===== MATERIAL SHOWN

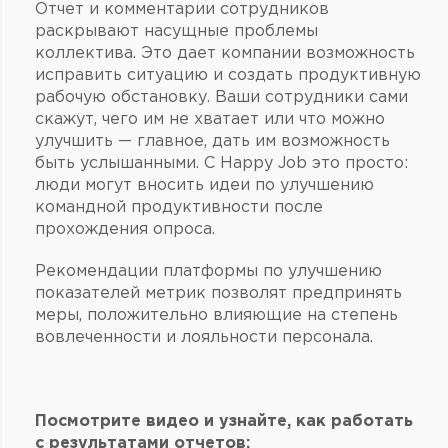
Отчет и комментарии сотрудников
раскрывают насущные проблемы
коллектива. Это дает компании возможность
исправить ситуацию и создать продуктивную
рабочую обстановку. Ваши сотрудники сами
скажут, чего им не хватает или что можно
улучшить — главное, дать им возможность
быть услышанными. С Happy Job это просто:
люди могут вносить идеи по улучшению
командной продуктивности после
прохождения опроса.
Рекомендации платформы по улучшению
показателей метрик позволят предпринять
меры, положительно влияющие на степень
вовлеченности и лояльности персонала.
Посмотрите видео и узнайте, как работать
с результатами отчетов:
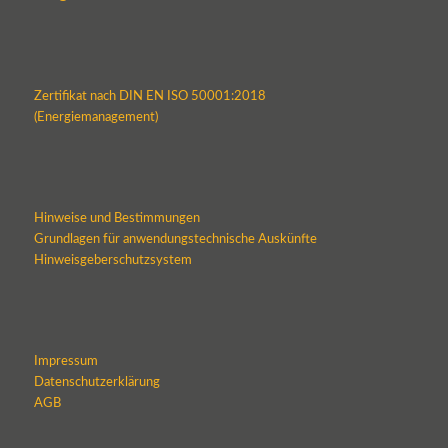
Zertifikat nach DIN EN ISO 50001:2018
(Energiemanagement)
Hinweise und Bestimmungen
Grundlagen für anwendungstechnische Auskünfte
Hinweisgeberschutzsystem
Impressum
Datenschutzerklärung
AGB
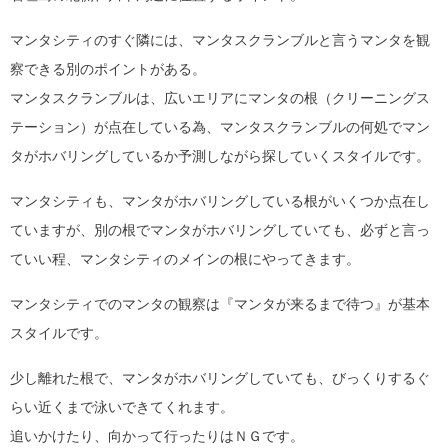
マンタシティのすぐ隣には、マンタスクランブルと言うマンタを観
察できる別のポイントがある。
マンタスクランブルは、広いエリアにマンタの根（クリーニングス
テーション）が点在している為、マンタスクランブルの何処でマン
タがホバリングしているか予測しながら探していくスタイルです。
マンタシティも、マンタがホバリングしている根がいくつか点在し
ていますが、別の根でマンタがホバリングしていても、必ずと言っ
ていい程、マンタシティのメインの根にやってきます。
マンタシティでのマンタの観察は『マンタが来るまで待つ』が基本
スタイルです。
少し離れた根で、マンタがホバリングしていても、びっくりするぐ
らい近くまで泳いできてくれます。
追いかけたり、向かって行ったりはＮＧです。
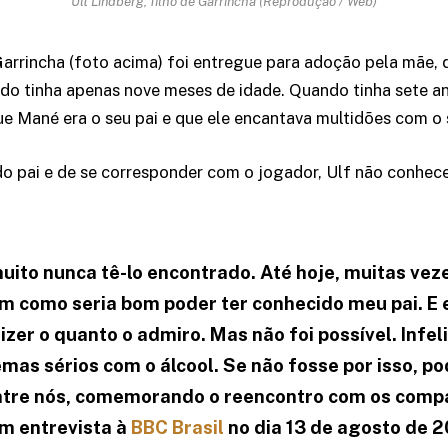
Ult Lindberg, filho de Garrincha (Reprodução / Web)
Garrincha (foto acima) foi entregue para adoção pela mãe, 
ndo tinha apenas nove meses de idade. Quando tinha sete an
ue Mané era o seu pai e que ele encantava multidões com o 
 pai e de se corresponder com o jogador, Ulf não conhec
ito nunca tê-lo encontrado. Até hoje, muitas ve
 como seria bom poder ter conhecido meu pai. E 
dizer o quanto o admiro. Mas não foi possível. Infel
emas sérios com o álcool. Se não fosse por isso, po
entre nós, comemorando o reencontro com os comp
em entrevista à
BBC Brasil
no dia 13 de agosto de 2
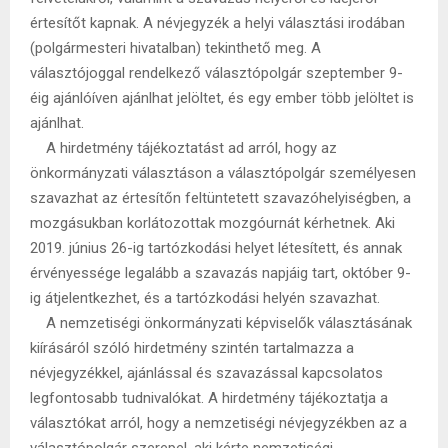
értesítőt kapnak. A névjegyzék a helyi választási irodában
(polgármesteri hivatalban) tekinthető meg. A
választójoggal rendelkező választópolgár szeptember 9-
éig ajánlóíven ajánlhat jelöltet, és egy ember több jelöltet is
ajánlhat.
A hirdetmény tájékoztatást ad arról, hogy az
önkormányzati választáson a választópolgár személyesen
szavazhat az értesítőn feltüntetett szavazóhelyiségben, a
mozgásukban korlátozottak mozgóurnát kérhetnek. Aki
2019. június 26-ig tartózkodási helyet létesített, és annak
érvényessége legalább a szavazás napjáig tart, október 9-
ig átjelentkezhet, és a tartózkodási helyén szavazhat.
A nemzetiségi önkormányzati képviselők választásának
kiírásáról szóló hirdetmény szintén tartalmazza a
névjegyzékkel, ajánlással és szavazással kapcsolatos
legfontosabb tudnivalókat. A hirdetmény tájékoztatja a
választókat arról, hogy a nemzetiségi névjegyzékben az a
választópolgár szerepel, aki kérte nemzetiségi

==========

- DIRECTIONS
Copy the records exactly, minus any pictures.

- ANSWER BOX
Отчет и комментарии сотрудников
раскрывают насущные проблемы
коллектива. Это дает компании возможность
исправить ситуацию и создать продуктивную
рабочую обстановку. Ваши сотрудники сами
скажут, чего им не хватает или что можно
улучшить — главное, дать им возможность
быть услышанными. С Happy Job это просто:
люди могут вносить идеи по улучшению
командной продуктивности после
прохождения опроса.
Рекомендации платформы по улучшению
показателей метрик позволят предпринять
меры, положительно влияющие на степень
вовлеченности и лояльности персонала.
Посмотрите видео и узнайте, как работать
с результатами отчетов:
Zertifikat nach DIN EN ISO 50001:2018
(Energiemanagement)
Hinweise und Bestimmungen
Grundlagen für anwendungstechnische Auskünfte
Hinweisgeberschutzsystem
Impressum
Datenschutzerklärung
AGB
マンタシティのすぐ隣には、マンタスクランブルと言うマンタを観
察できる別のポイントがある。
マンタスクランブルは、広いエリアにマンタの根（クリーニングス
テーション）が点在している為、マンタスクランブルの何処でマン
タがホバリングしているか予測しながら探していくスタイルです。
マンタシティも、マンタがホバリングしている根がいくつか点在し
ていますが、別の根でマンタがホバリングしていても、必ずと言っ
ていい程、マンタシティのメインの根にやってきます。
マンタシティでのマンタの観察は『マンタが来るまで待つ』が基本
スタイルです。
少し離れた根で、マンタがホバリングしていても、びっくりするぐ
らい近くまで泳いできてくれます。
追いかけたり、向かって行ったりはＮＧです。
Ult Lindberg, filho de Garrincha (Reprodução / Web)
Garrincha (foto acima) foi entregue para adoção pela mãe, 
ndo tinha apenas nove meses de idade. Quando tinha sete an
ue Mané era o seu pai e que ele encantava multidões com o 
 pai e de se corresponder com o jogador, Ulf não conhec
ito nunca tê-lo encontrado. Até hoje, muitas ve
 como seria bom poder ter conhecido meu pai. E 
dizer o quanto o admiro. Mas não foi possível. Infel
emas sérios com o álcool. Se não fosse por isso, po
entre nós, comemorando o reencontro com os comp
em entrevista à
BBC Brasil
no dia 13 de agosto de 2
értesítőt kapnak. A névjegyzék a helyi választási irodában
(polgármesteri hivatalban) tekinthető meg. A
választójoggal rendelkező választópolgár szeptember 9-
éig ajánlóíven ajánlhat jelöltet, és egy ember több jelöltet is
ajánlhat.
A hirdetmény tájékoztatást ad arról, hogy az
önkormányzati választáson a választópolgár személyesen
szavazhat az értesítőn feltüntetett szavazóhelyiségben, a
mozgásukban korlátozottak mozgóurnát kérhetnek. Aki
2019. június 26-ig tartózkodási helyet létesített, és annak
érvényessége legalább a szavazás napjáig tart, október 9-
ig átjelentkezhet, és a tartózkodási helyén szavazhat.
A nemzetiségi önkormányzati képviselők választásának
kiírásáról szóló hirdetmény szintén tartalmazza a
névjegyzékkel, ajánlással és szavazással kapcsolatos
legfontosabb tudnivalókat. A hirdetmény tájékoztatja a
választókat arról, hogy a nemzetiségi névjegyzékben az a
választópolgár szerepel, aki kérte nemzetiségi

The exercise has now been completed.